Outside, the rain began again — gentle, but relentless.

---

By the end of the month, Ren's manga had reached its supposed ending — the one where the Dragon dies.

And then the dreams stopped.

For the first time in years, Ren slept soundly — no fire, no wings, no blood.

But instead of peace, there was emptiness. His pen hovered over the page, unmoving.

The story refused to continue.

He sat at his desk late into the night, frustration clawing at him.

"I can't…" he murmured. "It's gone."

From the doorway, Kaito watched him — silent, concerned.

Ren looked up, eyes shadowed with exhaustion.

Their gazes met — and in that fragile moment, something inside both of them cracked.

Kaito took a slow step forward, as if drawn by instinct alone.

Ren didn't move.

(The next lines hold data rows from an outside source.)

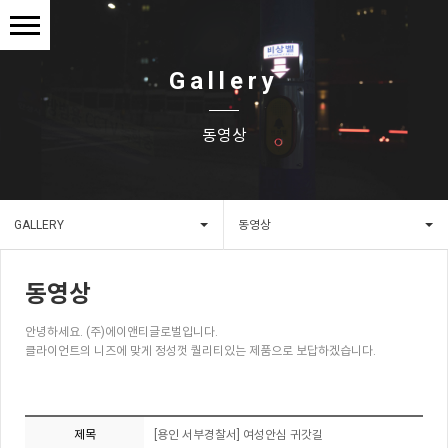
Gallery
동영상
GALLERY
동영상
동영상
안녕하세요. (주)에이앤티글로벌입니다.
클라이언트의 니즈에 맞게 정성껏 퀄리티있는 제품으로 보답하겠습니다.
제목
[용인 서부경찰서] 여성안심 귀갓길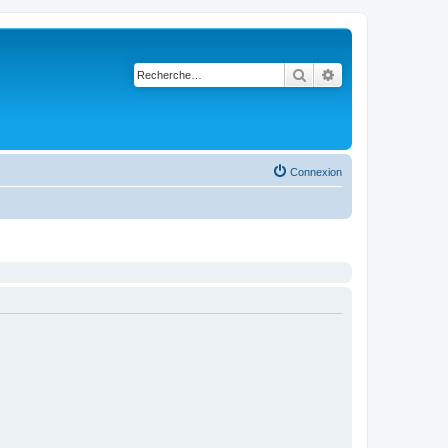
Rechercher
Recherche avancé
Connexion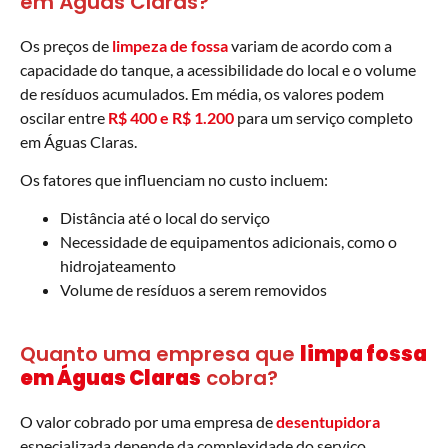
em Águas Claras?
Os preços de
limpeza de fossa
variam de acordo com a
capacidade do tanque, a acessibilidade do local e o volume
de resíduos acumulados. Em média, os valores podem
oscilar entre
R$ 400 e R$ 1.200
para um serviço completo
em Águas Claras.
Os fatores que influenciam no custo incluem:
Distância até o local do serviço
Necessidade de equipamentos adicionais, como o
hidrojateamento
Volume de resíduos a serem removidos
Quanto uma empresa que
limpa fossa
em Águas Claras
cobra?
O valor cobrado por uma empresa de
desentupidora
especializada depende da complexidade do serviço.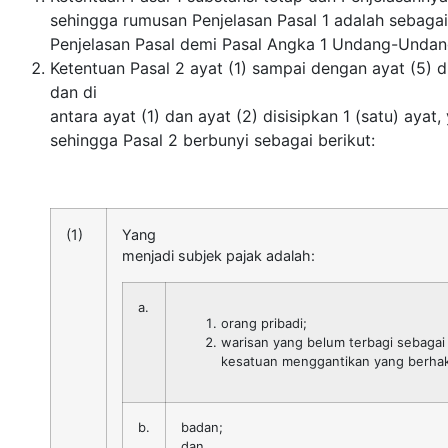
sehingga rumusan Penjelasan Pasal 1 adalah sebag
Penjelasan Pasal demi Pasal Angka 1 Undang-Undang
Ketentuan Pasal 2 ayat (1) sampai dengan ayat (5) 
dan di
antara ayat (1) dan ayat (2) disisipkan 1 (satu) ayat,
sehingga Pasal 2 berbunyi sebagai berikut:
(1)
Yang
menjadi subjek pajak adalah:
a.
orang pribadi;
warisan yang belum terbagi sebagai
kesatuan menggantikan yang berha
b.
badan;
dan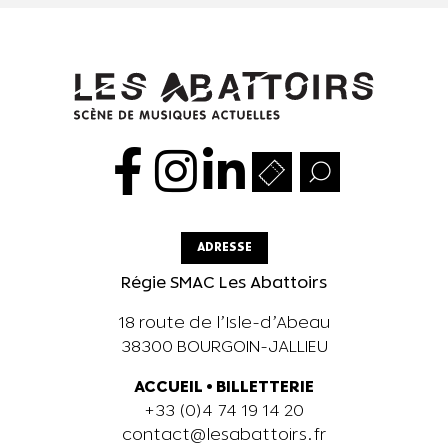
ADRESSE
Régie SMAC Les Abattoirs
18 route de l’Isle-d’Abeau
38300 BOURGOIN-JALLIEU
ACCUEIL
•
BILLETTERIE
+33 (0)4 74 19 14 20
contact@lesabattoirs.fr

Didn't breathe.

The distance between them thinned to a heartbeat — until Ren whispered, voice trembling:

"Why do you feel like someone I shouldn't love?"

The air trembled.

Kaito's expression flickered — pain, longing, something unnamable.

But he only said quietly, "Then maybe we've met before… somewhere we weren't allowed to."

---

Ren turned back to his screen.

The unfinished panel still showed the Monarch reaching toward the Dragon — their hands almost touching.

A storm broke outside. Lightning flashed. For an instant, Ren saw another hand overlaying his own — pale, marked by a sigil that didn't exist in this lifetime.

And from somewhere deep inside his mind, a voice — soft, sorrowful, distant — whispered:

"Even if we forget, our souls never do."

Ren dropped his stylus.

The panel glowed faintly — a faint outline of wings spreading from the Monarch's back.